Section: New Results
Network measurement, modeling and understanding
The main objective of our work in this domain is a better monitoring of the Internet and a better control of its resources. In the monitoring part, we work on new measurement techniques that scale with the fast increase in Internet traffic and growth of its size. We proposed solutions for a fast and accurate identification of Internet traffic based on packet size statistics. We also studied the feasibility of inferring path metrics as the delay and the bandwidth from indirect measurements. In the network control part, we focus on new solutions that improve the quality of service to users by a better management of network resources and by a more efficient tuning of applications that take into account the constraints posed by the network. In this direction we propose efficient message drop and scheduling mechanisms for Disruption Tolerant Networks, as well as distributed topology-aware algorithms for the scheduling of communications among members of a wireless community interested in sharing data files among each other.
Next, is a sketch of our main contributions in this area.
Internet traffic classification by means of packet level statistics
One of the most important challenges for network administrators is the identification of applications behind the internet traffic. This identification serves for many purposes as in network security, traffic engineering and monitoring. The classical methods based on standard port numbers or deep packet inspection are unfortunately becoming less and less efficient because of encryption and the utilization of non standard ports. In this work we are looking for online iterative probabilistic methods that identify applications quickly and accurately by only using statistics on the sizes of packets. We want to associate a configurable confidence level to the port number carried in the transport header and to be able to consider a variable number of packets at the beginning of a flow. After preliminary verification on real traces, we observe that even in the case of no confidence in the port number, a very high accuracy can be obtained for well known applications after few packets were examined. A paper explaining our ideas and preliminary results is currently under submission.
An application-aware space for enhanced scalable services in overlay networks
We introduce the notion of an application aware space for enhanced scalable services in overlay networks. In this new space, the proximity of peers is determined according to a utility function that considers the network parameters (e.g., delay, bandwidth, and loss rate) impacting application performance. We motivate the need for this new notion by showing that the proximity in the delay space does not automatically lead to a proximity in another space (e.g., space of the bandwidth). For determining the proximity in this new space, network parameters must be estimated easily and scalably. Therefore, we use the matrix factorization approach for estimating the delay and loss parameters. Besides, we propose a scalable model that estimates the bandwidth among peers using the bandwidth of the indirect paths that join them via a set of landmarks. Our idea is that an indirect path shares the same tight link with the direct path with a probability that depends on the location of the corresponding landmark with respect to the direct path or any of the two peers subject to bandwidth inference. Our experimental results show that this new notion of proximity provides a much better quality than that obtained when using the delay proximity for large file transfer applications. The whole study is supported by real measurements carried out over Planetlab.
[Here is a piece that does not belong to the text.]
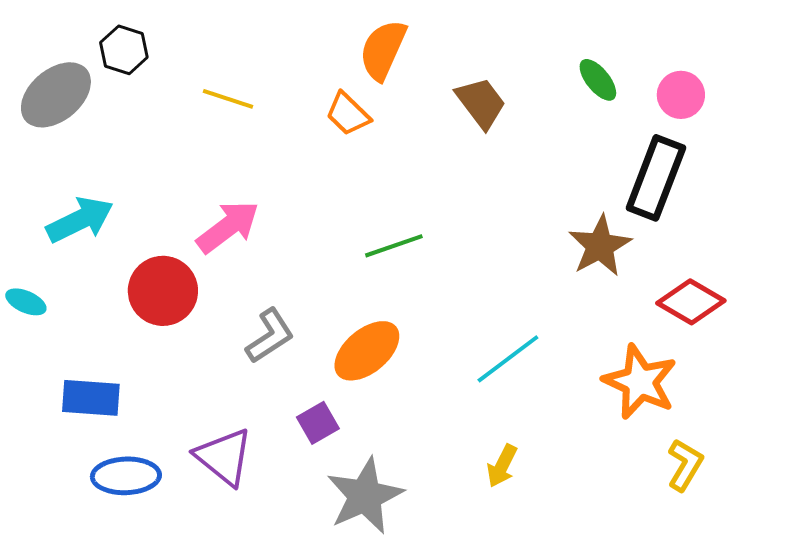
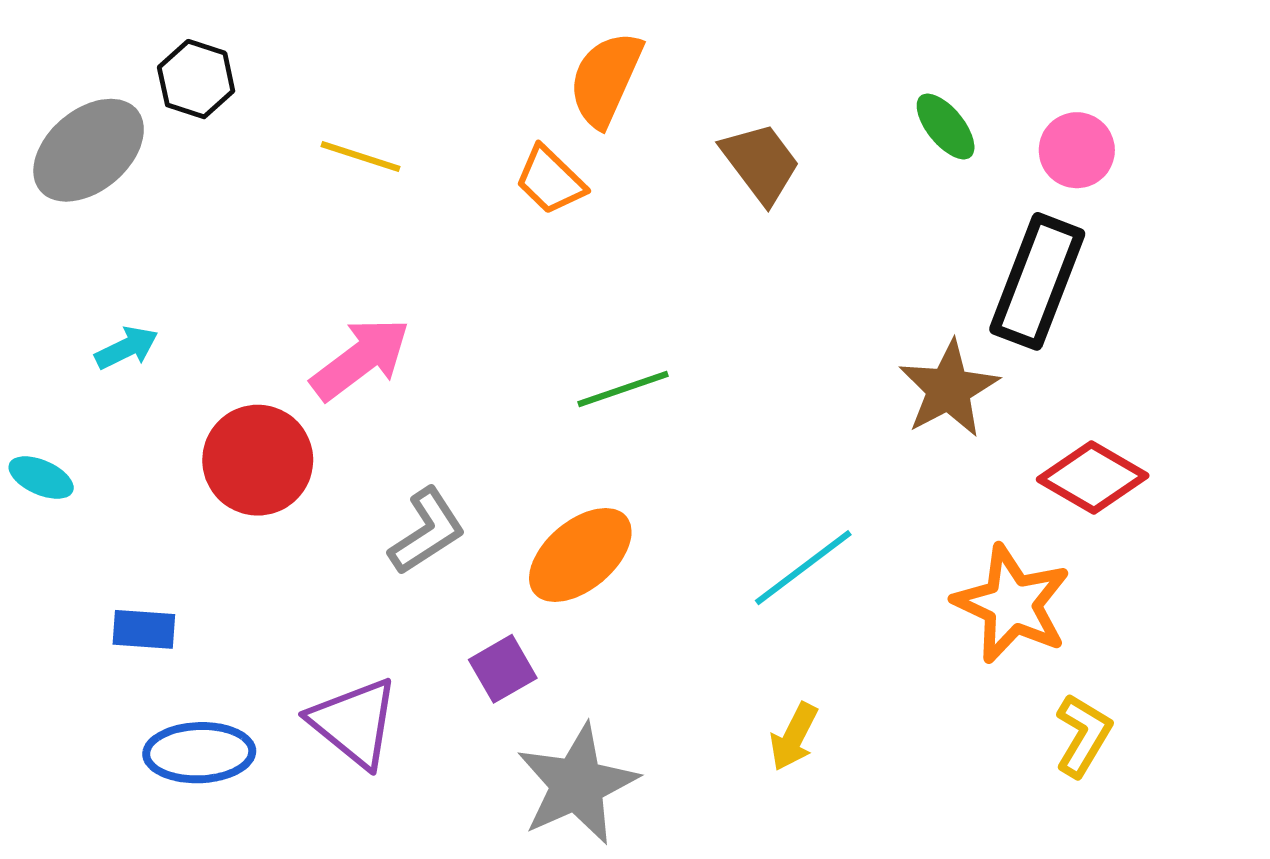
cyan arrow: (80, 220) -> (127, 348), size x0.6
blue rectangle: (91, 398) -> (144, 629), size x0.7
The problem description and the results we obtained are summarized in  .
Understanding peer-to-peer dynamics
This axis focuses on the understanding and improvement of peer-to-peer content delivery. Indeed, we believe that the value of peer-to-peer comes from its ability to distribute contents to a large number of peers without any specific infrastructure, and within a delay that is logarithmic with the number of peers.
Following our previous results enabling a strong understanding of the BitTorrent core mechanisms, we have explored the practical issues that arise with the deployment of BitTorrent. In particular, in  , we have explored the impact of the piece size on the efficiency of BitTorrent. We have shown a non-trivial relationship between content size and piece size.
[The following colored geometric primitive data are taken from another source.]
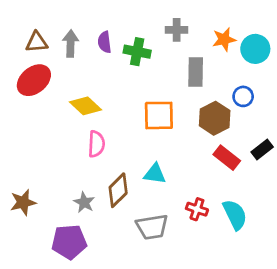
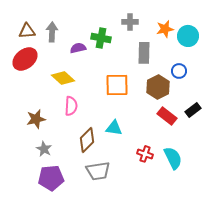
purple semicircle: (105, 42) -> (78, 48), moved, turned 84
brown star: (23, 202) -> (36, 119), moved
gray star: (84, 202) -> (44, 149), moved
gray trapezoid: (152, 227) -> (98, 171), moved

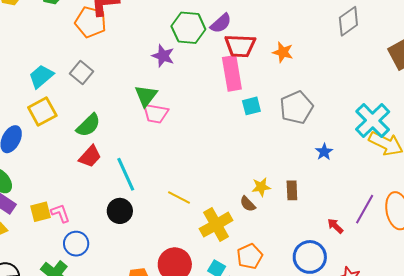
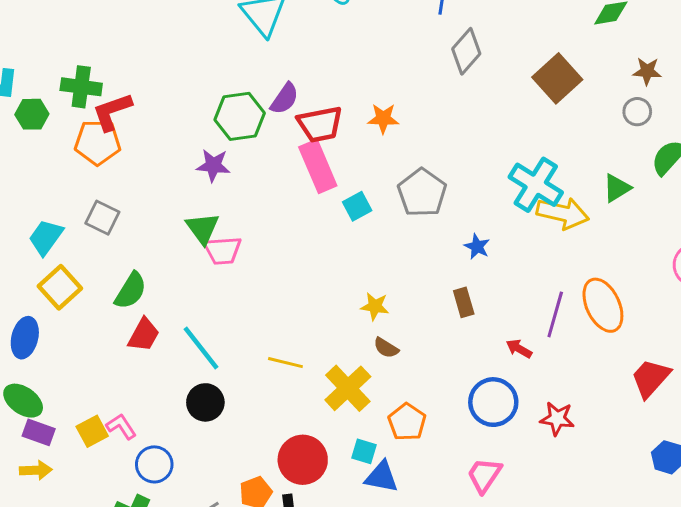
yellow star: (261, 187) -> (375, 306), moved, turned 30
brown rectangle: (292, 190) -> (464, 302), moved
We have also worked, in the context of the Ph.D. thesis of Stevens Le Blond, on how to make BitTorrent ISP friendly  . One major issue with BitTorrent is that is does no take into account the underlying network topology. As a consequence some specific links are overloaded, and ISPs have to block BitTorrent traffic in order to decrease the load on those links. One solution to this problem is keep the BitTorrent traffic local to each ISP, leveraging on the ISPs network topology. This notion of locality has raised a huge interest recently. However, all proposed solutions consider only moderate locality. We have explored, running extensive very large scale experiments (with up to 10 000 peers on Grid5000), how BitTorrent behaves with high locality values (up to 99.998% ). We have shown that using such high locality values allows to reduce the cross ISP traffic up to two orders of magnitude without any significant impact of peers download completion time.
Finally, we continue to explore the impact of BitTorrent overlay structure on its performance. In particular, we have explored the impact of the strategy to build the overlay on BitTorrent efficiency. The considered strategies are the regular one using the tracker and a gossiping one called peer exchange. In addition to those strategies, we have introduced a variant called preemption. We perform our evaluation on large scale experiments on grid5000. This work in on-going and should lead to a technical report in 2009.